We think Kemira Oyj (HEL:KEMIRA) can stay on top of its debt

Some say volatility, rather than debt, is the best way to think about risk as an investor, but Warren Buffett said “volatility is far from synonymous with risk.” So it may be obvious that you need to take debt into account when thinking about the risk of a given stock, because too much debt can sink a business. We notice that Kemira Oyj (HEL:KEMIRA) has debt on its balance sheet. But the more important question is: what risk does this debt create?

When is debt dangerous?

Debt helps a business until the business struggles to pay it back, either with new capital or with free cash flow. An integral part of capitalism is the process of “creative destruction” where bankrupt companies are mercilessly liquidated by their bankers. However, a more common (but still costly) situation is when a company has to dilute shareholders at a cheap share price just to keep debt under control. That said, the most common situation is when a company manages its debt reasonably well – and to its own benefit. The first thing to do when considering how much debt a business has is to look at its cash and debt together.

Check out our latest analysis for Kemira Oyj

What is Kemira Oyj’s net debt?

As you can see below, Kemira Oyj had €853.2 million in debt, as of September 2021, which is about the same as the previous year. You can click on the graph for more details.

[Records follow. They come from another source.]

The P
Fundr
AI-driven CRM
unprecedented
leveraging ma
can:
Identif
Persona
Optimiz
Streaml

However, because it has a cash reserve of €184.4 million, its net debt is lower, at around €668.8 million.

HLSE:KEMIRA Debt to equity January 25, 2022

A look at the responsibilities of Kemira Oyj

We can see from the most recent balance sheet that Kemira Oyj had liabilities of €770.2m due in one year and liabilities of €985.2m due beyond. On the other hand, it had €184.4 million in cash and €452.2 million in receivables at less than one year. Thus, its liabilities outweigh the sum of its cash and (short-term) receivables by €1.12 billion.

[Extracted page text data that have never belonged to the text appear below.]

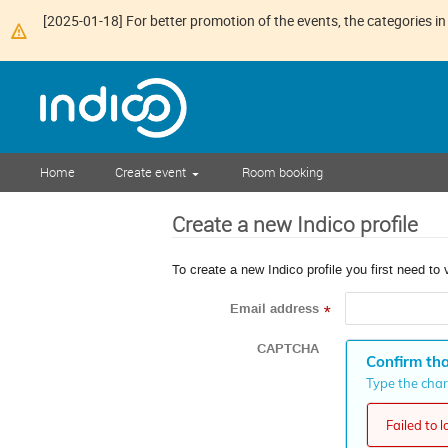
[2025-01-18] For better promotion of the events, the categories in 
Home
Create event
Room booking
Create a new Indico profile
To create a new Indico profile you first need to 
Email address
*
CAPTCHA
Confirm tha
Type the chara
Failed to 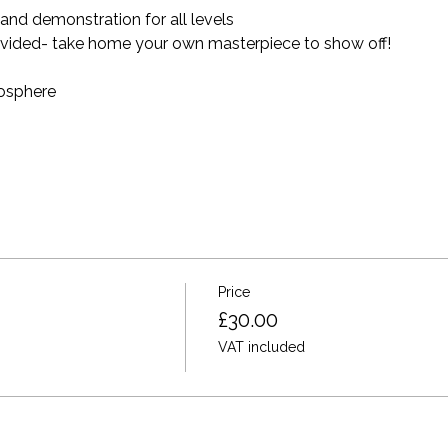
nd demonstration for all levels 
provided- take home your own masterpiece to show off! 
mosphere
Price
£30.00
VAT included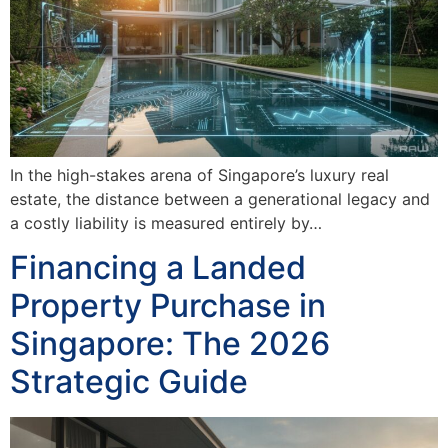
In the high-stakes arena of Singapore’s luxury real
estate, the distance between a generational legacy and
a costly liability is measured entirely by…
Financing a Landed
Property Purchase in
Singapore: The 2026
Strategic Guide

Kemira Oyj has a market capitalization of €1.97 billion, so it could very likely raise funds to improve its balance sheet, should the need arise. But we definitely want to keep our eyes peeled for indications that its debt is too risky.

We measure a company’s leverage against its earning power by looking at its net debt divided by its earnings before interest, taxes, depreciation and amortization (EBITDA) and calculating how easily its earnings before interest and taxes (EBIT ) covers its interest charge (interest coverage). The advantage of this approach is that we consider both the absolute amount of debt (with net debt to EBITDA) and the actual interest expense associated with that debt (with its interest coverage ratio ).

Kemira Oyj’s net debt of 1.9x EBITDA suggests judicious use of debt. And the fact that its trailing twelve months EBIT was 7.4 times its interest expense aligns with that theme. Unfortunately, Kemira Oyj has seen its EBIT fall by 2.6% over the last twelve months. If earnings continue to fall, managing that debt will be as difficult as delivering hot soup on a unicycle. When analyzing debt levels, the balance sheet is the obvious starting point. But it is future earnings, more than anything, that will determine Kemira Oyj’s ability to maintain a healthy balance sheet in the future. So if you want to see what the professionals think, you might find this free analyst earnings forecast report interesting.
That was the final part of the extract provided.